+++ EXERCISE DATA +++

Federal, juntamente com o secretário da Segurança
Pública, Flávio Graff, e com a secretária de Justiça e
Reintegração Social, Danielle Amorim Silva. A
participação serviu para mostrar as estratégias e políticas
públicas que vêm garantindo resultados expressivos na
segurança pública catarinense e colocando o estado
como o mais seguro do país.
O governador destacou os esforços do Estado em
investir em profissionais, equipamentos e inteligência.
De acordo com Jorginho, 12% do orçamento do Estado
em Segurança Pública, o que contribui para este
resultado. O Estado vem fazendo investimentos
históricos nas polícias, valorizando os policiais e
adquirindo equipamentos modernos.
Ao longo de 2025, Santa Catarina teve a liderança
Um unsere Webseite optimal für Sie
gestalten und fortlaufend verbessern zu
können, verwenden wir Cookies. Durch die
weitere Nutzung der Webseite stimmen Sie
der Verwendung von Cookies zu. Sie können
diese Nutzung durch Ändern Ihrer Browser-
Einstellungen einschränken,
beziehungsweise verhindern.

+++
+++ EXERCISE DATA +++

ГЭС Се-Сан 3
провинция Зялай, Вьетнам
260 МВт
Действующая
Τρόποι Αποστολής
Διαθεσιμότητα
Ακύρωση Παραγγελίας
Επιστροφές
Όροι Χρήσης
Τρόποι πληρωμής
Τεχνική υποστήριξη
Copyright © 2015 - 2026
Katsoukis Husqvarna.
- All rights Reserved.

+++

▸ TASK REQUIREMENTS:
The exercise is to copy out every line above that has the word "para" in it.

▸ ANSWER TO THIS TASK:
participação serviu para mostrar as estratégias e políticas
em Segurança Pública, o que contribui para este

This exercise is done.